お坊さんがほとんど意味不明のお経を唱えるのを聞いていると、いかに目を開けたまま眠ることができるか、という神経生理学上の難題に無意識に意識が集中されるのが意識されるという一種のトランス状態に入っている自分を客観的に観察している自分という存在が意識されるのでした。これはいわゆるヴィパサナー瞑想に近いのではないかと思いつつ、南無阿弥陀仏を聞きながら壇場の飾り物や蝋燭の火を見て見ました。

法事の後、午後の用事を済ませてから、義理の兄と居酒屋で晩飯。居酒屋のあとは、その近所の飲み屋に二十年ぶりに立ち寄りました。カウンターが10席ほどの狭い店で、バーテンのマスターは無口、まっすぐ家に帰りたくない中年親父が一人で立ち寄って、黙ってウイスキーをショットで飲んで帰っていくというタイプの店で、昨日は他に客もいたのに二人でダラダラと喋ってしまい雰囲気をぶち壊したので、酔いが醒めてからちょっと後悔したのでした。話題はいつもの話。今後、子育てが終わり中年が過ぎ老年期になったらどう人生を過ごすかという哲学的かつ現実的難題。
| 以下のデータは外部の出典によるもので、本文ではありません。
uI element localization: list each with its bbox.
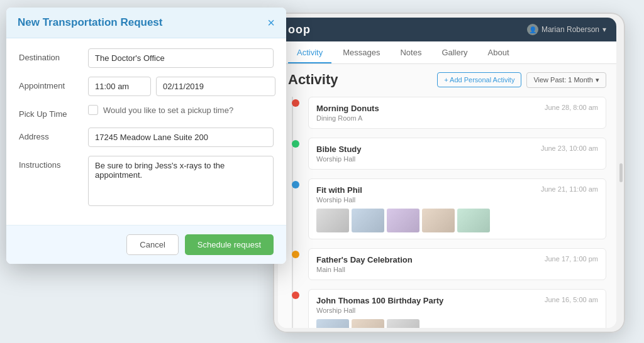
user-icon: 👤 [527, 24, 538, 35]
destination-row: Destination [19, 48, 274, 68]
event-date: June 16, 5:00 am [545, 296, 598, 303]
add-activity-button[interactable]: + Add Personal Activity [437, 72, 521, 87]
schedule-button[interactable]: Schedule request [185, 234, 274, 255]
timeline-dot [292, 140, 299, 148]
appointment-row: Appointment [19, 77, 274, 96]
user-name: Marian Roberson [541, 25, 599, 34]
instructions-row: Instructions Be sure to bring Jess's x-r… [19, 156, 274, 206]
timeline-item-content: Fit with Phil Worship Hall June 21, 11:0… [308, 178, 606, 239]
event-photos [316, 209, 598, 232]
tablet-screen: oop 👤 Marian Roberson ▾ Activity Message… [278, 18, 616, 328]
timeline-item-content: Morning Donuts Dining Room A June 28, 8:… [308, 97, 606, 129]
activity-actions: + Add Personal Activity View Past: 1 Mon… [437, 72, 606, 88]
modal-title: New Transportation Request [18, 16, 162, 29]
timeline-dot [292, 99, 299, 107]
photo-thumbnail[interactable] [352, 319, 384, 328]
photo-thumbnail[interactable] [352, 209, 384, 232]
modal-body: Destination Appointment Pick Up Time Wou… [6, 38, 286, 225]
appointment-date-input[interactable] [156, 77, 275, 96]
photo-thumbnail[interactable] [387, 209, 419, 232]
activity-area: Activity + Add Personal Activity View Pa… [278, 64, 616, 328]
timeline: Morning Donuts Dining Room A June 28, 8:… [288, 97, 606, 328]
photo-thumbnail[interactable] [387, 319, 419, 328]
instructions-textarea[interactable]: Be sure to bring Jess's x-rays to the ap… [88, 156, 274, 206]
appointment-label: Appointment [19, 77, 82, 90]
event-title: Bible Study [316, 144, 362, 154]
pickup-label: Pick Up Time [19, 105, 82, 119]
event-subtitle: Worship Hall [316, 155, 362, 163]
event-subtitle: Dining Room A [316, 114, 379, 122]
event-subtitle: Main Hall [316, 266, 413, 273]
event-subtitle: Worship Hall [316, 307, 443, 314]
chevron-down-icon: ▾ [602, 25, 606, 34]
timeline-item-content: John Thomas 100 Birthday Party Worship H… [308, 289, 606, 328]
event-photos [316, 319, 598, 328]
event-date: June 21, 11:00 am [541, 185, 598, 193]
appointment-time-input[interactable] [88, 77, 151, 96]
modal-transportation: New Transportation Request × Destination… [6, 8, 286, 264]
photo-thumbnail[interactable] [457, 209, 490, 232]
list-item: Morning Donuts Dining Room A June 28, 8:… [298, 97, 606, 129]
list-item: John Thomas 100 Birthday Party Worship H… [298, 289, 606, 328]
destination-input[interactable] [88, 48, 274, 68]
tab-gallery[interactable]: Gallery [433, 41, 476, 63]
modal-close-button[interactable]: × [267, 16, 275, 29]
timeline-dot [292, 181, 299, 188]
event-subtitle: Worship Hall [316, 196, 362, 204]
timeline-dot [292, 291, 299, 299]
tablet-side-button [619, 163, 623, 182]
tab-notes[interactable]: Notes [391, 41, 430, 63]
pickup-checkbox[interactable] [88, 105, 98, 115]
address-row: Address [19, 128, 274, 147]
tab-messages[interactable]: Messages [334, 41, 389, 63]
activity-header: Activity + Add Personal Activity View Pa… [288, 72, 606, 88]
event-title: Morning Donuts [316, 104, 379, 113]
appointment-fields [88, 77, 275, 96]
event-title: Fit with Phil [316, 185, 362, 195]
photo-thumbnail[interactable] [422, 209, 455, 232]
timeline-item-content: Bible Study Worship Hall June 23, 10:00 … [308, 138, 606, 170]
chevron-down-icon: ▾ [596, 76, 599, 84]
event-date: June 17, 1:00 pm [545, 255, 598, 263]
pickup-text: Would you like to set a pickup time? [103, 106, 233, 115]
app-logo: oop [288, 23, 311, 36]
app-user: 👤 Marian Roberson ▾ [527, 24, 606, 35]
list-item: Fit with Phil Worship Hall June 21, 11:0… [298, 178, 606, 239]
activity-title: Activity [288, 72, 338, 88]
list-item: Father's Day Celebration Main Hall June … [298, 248, 606, 280]
cancel-button[interactable]: Cancel [126, 234, 178, 255]
timeline-dot [292, 251, 299, 258]
address-input[interactable] [88, 128, 274, 147]
tablet: oop 👤 Marian Roberson ▾ Activity Message… [273, 13, 625, 333]
timeline-item-content: Father's Day Celebration Main Hall June … [308, 248, 606, 280]
pickup-fields: Would you like to set a pickup time? [88, 105, 274, 115]
app-header: oop 👤 Marian Roberson ▾ [278, 18, 616, 41]
event-title: Father's Day Celebration [316, 255, 413, 264]
photo-thumbnail[interactable] [316, 319, 349, 328]
destination-label: Destination [19, 48, 82, 62]
event-title: John Thomas 100 Birthday Party [316, 296, 443, 305]
tab-about[interactable]: About [479, 41, 518, 63]
event-date: June 23, 10:00 am [541, 144, 598, 152]
tab-activity[interactable]: Activity [288, 41, 331, 63]
instructions-label: Instructions [19, 156, 82, 170]
app-tabs: Activity Messages Notes Gallery About [278, 41, 616, 64]
list-item: Bible Study Worship Hall June 23, 10:00 … [298, 138, 606, 170]
address-label: Address [19, 128, 82, 141]
modal-footer: Cancel Schedule request [6, 225, 286, 264]
pickup-row: Pick Up Time Would you like to set a pic… [19, 105, 274, 119]
view-past-button[interactable]: View Past: 1 Month ▾ [526, 72, 606, 88]
photo-thumbnail[interactable] [316, 209, 349, 232]
modal-header: New Transportation Request × [6, 8, 286, 38]
event-date: June 28, 8:00 am [545, 104, 598, 111]
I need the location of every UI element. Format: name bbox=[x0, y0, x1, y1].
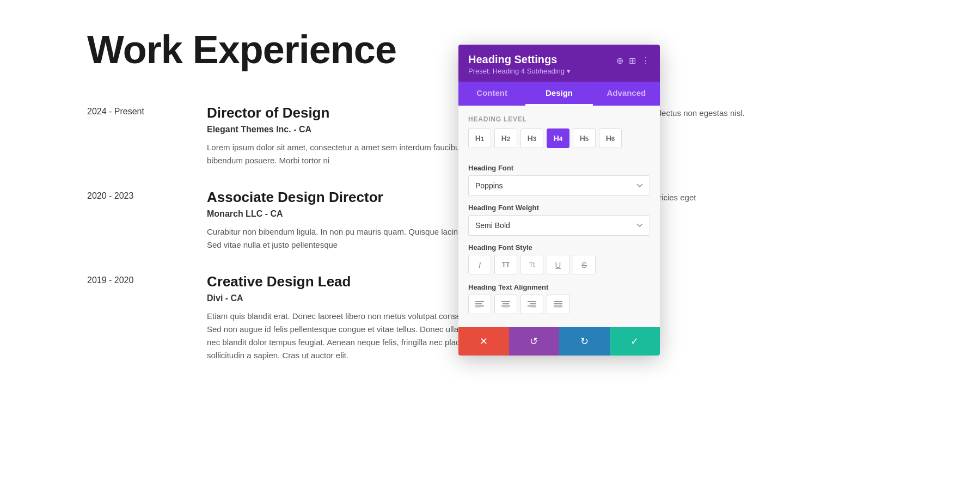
h3-button[interactable]: H3 bbox=[520, 128, 543, 148]
work-date: 2020 - 2023 bbox=[87, 189, 196, 201]
align-justify-button[interactable] bbox=[547, 295, 569, 314]
heading-font-style-label: Heading Font Style bbox=[468, 243, 650, 252]
h2-button[interactable]: H2 bbox=[494, 128, 517, 148]
align-left-button[interactable] bbox=[468, 295, 491, 314]
redo-button[interactable]: ↻ bbox=[559, 327, 610, 356]
cancel-button[interactable]: ✕ bbox=[458, 327, 509, 356]
heading-font-label: Heading Font bbox=[468, 164, 650, 172]
panel-body: Heading Level H1 H2 H3 H4 H5 H6 Heading … bbox=[458, 106, 660, 327]
more-icon[interactable]: ⋮ bbox=[641, 56, 650, 66]
settings-panel: Heading Settings Preset: Heading 4 Subhe… bbox=[458, 45, 660, 356]
undo-button[interactable]: ↺ bbox=[509, 327, 560, 356]
font-style-row: I TT Tt U S bbox=[468, 255, 650, 274]
heading-font-weight-select[interactable]: Semi Bold Regular Bold bbox=[468, 215, 650, 236]
target-icon[interactable]: ⊕ bbox=[616, 56, 623, 66]
heading-font-select[interactable]: Poppins Roboto Open Sans bbox=[468, 175, 650, 196]
h1-button[interactable]: H1 bbox=[468, 128, 491, 148]
panel-tabs: Content Design Advanced bbox=[458, 82, 660, 106]
align-center-button[interactable] bbox=[494, 295, 517, 314]
heading-level-row: H1 H2 H3 H4 H5 H6 bbox=[468, 128, 650, 148]
align-right-button[interactable] bbox=[520, 295, 543, 314]
italic-button[interactable]: I bbox=[468, 255, 491, 274]
heading-text-alignment-label: Heading Text Alignment bbox=[468, 283, 650, 291]
underline-button[interactable]: U bbox=[547, 255, 569, 274]
save-button[interactable]: ✓ bbox=[610, 327, 660, 356]
strikethrough-button[interactable]: S bbox=[573, 255, 596, 274]
panel-header: Heading Settings Preset: Heading 4 Subhe… bbox=[458, 45, 660, 82]
work-date: 2019 - 2020 bbox=[87, 273, 196, 285]
panel-title: Heading Settings bbox=[468, 53, 571, 66]
tab-advanced[interactable]: Advanced bbox=[593, 82, 660, 106]
columns-icon[interactable]: ⊞ bbox=[629, 56, 636, 66]
panel-header-icons: ⊕ ⊞ ⋮ bbox=[616, 53, 650, 66]
divider bbox=[468, 157, 650, 157]
h4-button[interactable]: H4 bbox=[547, 128, 569, 148]
align-row bbox=[468, 295, 650, 314]
capitalize-button[interactable]: Tt bbox=[520, 255, 543, 274]
panel-footer: ✕ ↺ ↻ ✓ bbox=[458, 327, 660, 356]
allcaps-button[interactable]: TT bbox=[494, 255, 517, 274]
heading-level-label: Heading Level bbox=[468, 115, 650, 123]
heading-font-weight-label: Heading Font Weight bbox=[468, 204, 650, 212]
panel-preset: Preset: Heading 4 Subheading ▾ bbox=[468, 67, 571, 75]
h5-button[interactable]: H5 bbox=[573, 128, 596, 148]
tab-content[interactable]: Content bbox=[458, 82, 525, 106]
tab-design[interactable]: Design bbox=[525, 82, 592, 106]
work-date: 2024 - Present bbox=[87, 105, 196, 117]
h6-button[interactable]: H6 bbox=[599, 128, 622, 148]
この店は、カウンターに置かれた樽に入っている特別にブレンドしたウイスキーが名物ですけど、数十年を経ても同じ位置に同じ樽がありました。ついでにその横にあったダイヤル式の黒電話も昔のまま健在でした。多分50年以上前に製造されたものでしょうがちゃんと機能します。

そのまろやかなウイスキーを完全に透明な氷と一緒にロックで一杯。昔は松の実がつまみでしたが、今回はナッツとカマンベール風のソフトチーズ。二杯目はマティーニ。三杯目は、目の前にラムのボトルがあったので、ラムベースのカクテルをと注文したらキュラソーとレモンジュースで作るXYZというのが定番ということで、それ。無駄のない動きで作って注いでくれるマティーニをこちらも帽子とスーツが似合う渋い中年男性になったつもりで啜ります。この瞬間、ホストと客の間に無言のコミュニケーションが行われるわけですが、それは「形式」に依存しているということがふと実感されたのでした。バーでマティーニを飲むということは、一連の形式を踏まえた儀式であり、ゆえに人は自宅の台所でコップにジンを注いで呷るかわりにわざわざバーに足を運ぶのでしょう。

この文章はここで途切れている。